Assignment ▸
Across the listing that follows, work out how many lines carry the string "Бытовая". Provide that number and nothing else.

___ Records for the task

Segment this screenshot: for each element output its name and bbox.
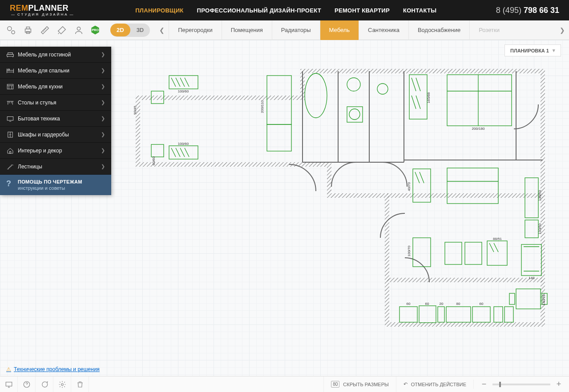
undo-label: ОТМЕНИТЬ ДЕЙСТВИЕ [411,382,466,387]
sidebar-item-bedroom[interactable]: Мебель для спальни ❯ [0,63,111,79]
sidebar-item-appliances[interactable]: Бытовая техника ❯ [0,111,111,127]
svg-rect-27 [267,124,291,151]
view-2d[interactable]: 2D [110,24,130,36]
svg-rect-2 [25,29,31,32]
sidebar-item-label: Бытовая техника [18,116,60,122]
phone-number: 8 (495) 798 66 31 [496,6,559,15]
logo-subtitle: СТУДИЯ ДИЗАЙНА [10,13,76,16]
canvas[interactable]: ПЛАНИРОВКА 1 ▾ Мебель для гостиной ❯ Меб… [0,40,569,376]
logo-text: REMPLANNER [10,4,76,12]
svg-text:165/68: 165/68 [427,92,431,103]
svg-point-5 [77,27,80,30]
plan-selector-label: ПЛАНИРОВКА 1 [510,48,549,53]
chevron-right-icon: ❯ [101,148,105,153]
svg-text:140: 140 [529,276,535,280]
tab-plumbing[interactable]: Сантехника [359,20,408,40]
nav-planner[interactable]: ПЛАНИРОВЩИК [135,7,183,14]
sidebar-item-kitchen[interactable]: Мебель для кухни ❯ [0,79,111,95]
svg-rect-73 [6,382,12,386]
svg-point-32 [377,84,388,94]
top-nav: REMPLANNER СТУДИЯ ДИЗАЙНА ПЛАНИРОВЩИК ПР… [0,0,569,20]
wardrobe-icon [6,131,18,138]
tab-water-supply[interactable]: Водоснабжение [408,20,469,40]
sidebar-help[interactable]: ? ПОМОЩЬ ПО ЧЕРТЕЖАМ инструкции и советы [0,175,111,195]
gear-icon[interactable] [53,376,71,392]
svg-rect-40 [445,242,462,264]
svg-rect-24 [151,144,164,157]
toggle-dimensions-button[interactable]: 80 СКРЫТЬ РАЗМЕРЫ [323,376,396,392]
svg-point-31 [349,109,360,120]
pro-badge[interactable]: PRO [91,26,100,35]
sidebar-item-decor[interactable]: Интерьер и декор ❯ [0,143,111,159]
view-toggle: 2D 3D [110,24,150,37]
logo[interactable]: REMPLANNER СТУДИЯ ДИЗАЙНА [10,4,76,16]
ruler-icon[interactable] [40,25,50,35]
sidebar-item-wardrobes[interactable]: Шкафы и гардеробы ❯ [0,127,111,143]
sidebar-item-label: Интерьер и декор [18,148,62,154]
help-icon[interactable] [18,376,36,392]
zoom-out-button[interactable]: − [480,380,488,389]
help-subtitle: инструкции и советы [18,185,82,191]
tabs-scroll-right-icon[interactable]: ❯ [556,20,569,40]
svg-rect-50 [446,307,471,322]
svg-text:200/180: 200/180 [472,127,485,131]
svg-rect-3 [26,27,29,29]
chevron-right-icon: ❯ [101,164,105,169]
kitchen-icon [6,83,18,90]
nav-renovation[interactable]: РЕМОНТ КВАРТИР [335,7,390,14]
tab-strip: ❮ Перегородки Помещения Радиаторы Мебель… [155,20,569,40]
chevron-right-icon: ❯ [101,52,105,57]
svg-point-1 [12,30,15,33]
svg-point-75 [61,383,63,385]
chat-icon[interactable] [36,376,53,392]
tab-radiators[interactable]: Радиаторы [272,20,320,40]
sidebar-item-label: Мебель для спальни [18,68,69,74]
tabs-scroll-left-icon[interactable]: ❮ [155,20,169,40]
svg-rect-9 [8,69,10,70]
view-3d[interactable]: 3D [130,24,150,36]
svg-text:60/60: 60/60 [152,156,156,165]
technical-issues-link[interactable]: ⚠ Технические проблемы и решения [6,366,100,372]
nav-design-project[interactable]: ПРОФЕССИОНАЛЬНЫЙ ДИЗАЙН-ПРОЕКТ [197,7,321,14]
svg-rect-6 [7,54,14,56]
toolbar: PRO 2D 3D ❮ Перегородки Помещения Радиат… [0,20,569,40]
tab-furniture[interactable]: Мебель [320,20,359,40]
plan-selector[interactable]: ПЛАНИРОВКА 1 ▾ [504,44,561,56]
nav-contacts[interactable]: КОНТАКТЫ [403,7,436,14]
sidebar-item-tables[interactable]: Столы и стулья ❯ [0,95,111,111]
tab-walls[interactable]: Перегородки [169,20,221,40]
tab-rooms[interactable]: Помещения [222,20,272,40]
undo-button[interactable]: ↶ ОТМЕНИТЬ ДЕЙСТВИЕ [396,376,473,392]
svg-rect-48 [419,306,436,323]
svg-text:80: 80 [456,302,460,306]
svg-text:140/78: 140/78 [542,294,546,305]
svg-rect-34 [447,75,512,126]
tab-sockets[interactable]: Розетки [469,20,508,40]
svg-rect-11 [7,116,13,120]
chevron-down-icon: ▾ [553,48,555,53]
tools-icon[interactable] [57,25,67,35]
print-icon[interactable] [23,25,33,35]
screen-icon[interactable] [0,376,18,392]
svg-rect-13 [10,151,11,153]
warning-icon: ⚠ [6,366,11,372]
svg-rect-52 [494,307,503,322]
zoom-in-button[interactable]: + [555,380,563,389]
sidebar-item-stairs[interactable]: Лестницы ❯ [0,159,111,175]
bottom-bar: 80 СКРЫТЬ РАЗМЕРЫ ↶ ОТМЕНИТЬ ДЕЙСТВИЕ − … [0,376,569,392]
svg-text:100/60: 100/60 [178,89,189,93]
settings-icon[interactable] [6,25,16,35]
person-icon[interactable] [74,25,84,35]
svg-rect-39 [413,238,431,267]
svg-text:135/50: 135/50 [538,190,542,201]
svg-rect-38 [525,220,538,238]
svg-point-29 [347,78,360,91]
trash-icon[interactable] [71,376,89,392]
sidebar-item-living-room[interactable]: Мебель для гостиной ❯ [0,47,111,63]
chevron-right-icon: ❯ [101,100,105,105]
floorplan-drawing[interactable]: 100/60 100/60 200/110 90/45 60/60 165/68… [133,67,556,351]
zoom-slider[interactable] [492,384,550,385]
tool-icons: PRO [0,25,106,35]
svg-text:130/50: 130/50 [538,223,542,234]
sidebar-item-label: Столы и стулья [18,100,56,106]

______
___ Records for the task

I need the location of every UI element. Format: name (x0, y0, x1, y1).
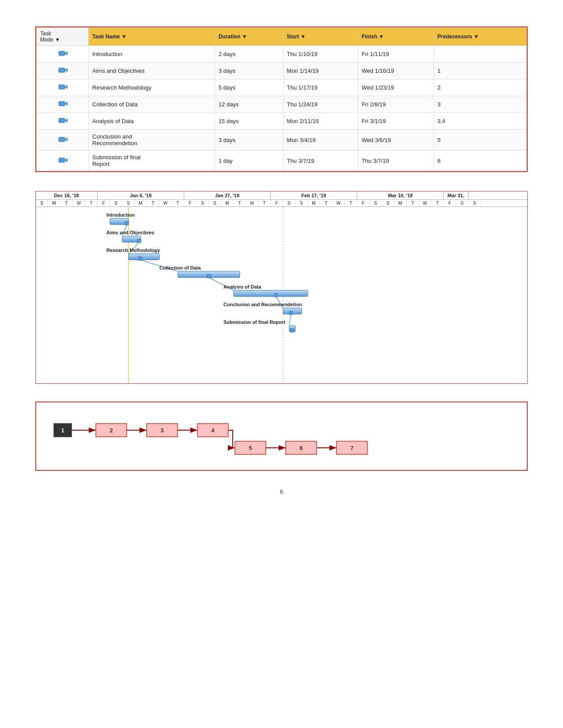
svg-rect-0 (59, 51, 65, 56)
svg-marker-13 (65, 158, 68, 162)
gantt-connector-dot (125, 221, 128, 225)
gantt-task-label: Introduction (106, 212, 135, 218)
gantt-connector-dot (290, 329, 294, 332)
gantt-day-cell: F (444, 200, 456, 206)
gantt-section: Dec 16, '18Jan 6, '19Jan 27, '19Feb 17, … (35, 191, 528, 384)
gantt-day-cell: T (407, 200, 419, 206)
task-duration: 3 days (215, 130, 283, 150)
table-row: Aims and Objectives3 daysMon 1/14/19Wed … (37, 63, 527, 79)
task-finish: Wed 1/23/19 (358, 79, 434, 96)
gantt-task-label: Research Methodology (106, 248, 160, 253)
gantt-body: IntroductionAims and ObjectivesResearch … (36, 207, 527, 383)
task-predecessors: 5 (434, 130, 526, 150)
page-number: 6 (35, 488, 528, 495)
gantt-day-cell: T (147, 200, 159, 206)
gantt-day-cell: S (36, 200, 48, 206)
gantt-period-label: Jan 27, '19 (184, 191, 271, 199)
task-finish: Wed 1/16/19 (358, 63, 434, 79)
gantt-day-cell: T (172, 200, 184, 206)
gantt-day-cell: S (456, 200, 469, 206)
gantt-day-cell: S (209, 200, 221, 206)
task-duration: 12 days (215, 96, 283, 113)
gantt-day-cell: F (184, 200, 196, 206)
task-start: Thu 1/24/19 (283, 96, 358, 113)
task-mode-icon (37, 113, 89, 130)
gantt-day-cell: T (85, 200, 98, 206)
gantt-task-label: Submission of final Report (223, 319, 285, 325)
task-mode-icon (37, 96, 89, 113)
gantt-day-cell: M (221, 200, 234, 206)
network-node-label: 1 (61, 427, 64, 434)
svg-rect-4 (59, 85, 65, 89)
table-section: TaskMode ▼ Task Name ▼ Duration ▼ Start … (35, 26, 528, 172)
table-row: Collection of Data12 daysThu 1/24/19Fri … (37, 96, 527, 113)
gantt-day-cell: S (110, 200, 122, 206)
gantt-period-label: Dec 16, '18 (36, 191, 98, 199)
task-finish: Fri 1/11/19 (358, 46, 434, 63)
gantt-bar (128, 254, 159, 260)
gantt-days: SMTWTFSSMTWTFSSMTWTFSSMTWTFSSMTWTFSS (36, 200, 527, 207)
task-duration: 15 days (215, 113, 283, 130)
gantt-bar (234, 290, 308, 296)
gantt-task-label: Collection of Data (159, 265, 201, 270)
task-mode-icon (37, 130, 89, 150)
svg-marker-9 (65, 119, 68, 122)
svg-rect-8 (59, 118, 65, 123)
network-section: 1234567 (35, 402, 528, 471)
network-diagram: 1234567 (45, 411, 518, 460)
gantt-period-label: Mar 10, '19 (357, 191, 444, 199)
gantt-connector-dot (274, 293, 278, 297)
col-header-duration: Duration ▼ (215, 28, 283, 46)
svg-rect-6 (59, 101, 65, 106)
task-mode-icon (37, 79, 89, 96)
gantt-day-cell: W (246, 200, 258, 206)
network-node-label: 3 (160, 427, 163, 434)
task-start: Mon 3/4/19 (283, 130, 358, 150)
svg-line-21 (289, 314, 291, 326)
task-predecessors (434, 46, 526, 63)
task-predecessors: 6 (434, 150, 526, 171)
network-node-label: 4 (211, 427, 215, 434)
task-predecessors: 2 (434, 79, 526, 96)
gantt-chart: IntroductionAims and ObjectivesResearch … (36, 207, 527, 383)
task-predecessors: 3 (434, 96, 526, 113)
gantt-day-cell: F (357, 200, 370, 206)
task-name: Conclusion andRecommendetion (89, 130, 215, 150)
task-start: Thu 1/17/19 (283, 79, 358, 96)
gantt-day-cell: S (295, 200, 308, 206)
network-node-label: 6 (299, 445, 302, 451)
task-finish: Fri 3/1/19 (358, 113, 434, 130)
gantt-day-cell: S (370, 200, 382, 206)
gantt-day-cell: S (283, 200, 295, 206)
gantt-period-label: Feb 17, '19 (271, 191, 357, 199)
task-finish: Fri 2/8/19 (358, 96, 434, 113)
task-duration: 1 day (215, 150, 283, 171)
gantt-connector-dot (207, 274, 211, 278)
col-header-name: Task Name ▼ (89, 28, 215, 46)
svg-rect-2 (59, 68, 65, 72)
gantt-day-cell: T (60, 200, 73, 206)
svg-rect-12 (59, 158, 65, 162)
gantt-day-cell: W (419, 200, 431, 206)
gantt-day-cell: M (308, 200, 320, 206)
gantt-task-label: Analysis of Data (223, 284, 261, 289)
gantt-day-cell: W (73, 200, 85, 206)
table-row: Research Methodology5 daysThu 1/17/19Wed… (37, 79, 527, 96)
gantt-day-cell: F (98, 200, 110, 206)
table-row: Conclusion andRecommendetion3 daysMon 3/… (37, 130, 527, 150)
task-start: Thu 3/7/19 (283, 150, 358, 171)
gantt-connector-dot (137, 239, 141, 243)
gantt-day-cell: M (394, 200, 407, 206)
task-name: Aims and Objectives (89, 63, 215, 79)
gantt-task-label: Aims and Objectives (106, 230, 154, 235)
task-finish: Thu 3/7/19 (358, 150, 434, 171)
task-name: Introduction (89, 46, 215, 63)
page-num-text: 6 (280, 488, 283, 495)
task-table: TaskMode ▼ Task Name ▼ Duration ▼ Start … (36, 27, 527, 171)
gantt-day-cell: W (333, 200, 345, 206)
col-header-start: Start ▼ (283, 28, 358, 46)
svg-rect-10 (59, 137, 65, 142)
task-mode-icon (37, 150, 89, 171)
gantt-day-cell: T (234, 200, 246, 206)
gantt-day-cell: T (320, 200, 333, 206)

______

Answer to the problem ▸
2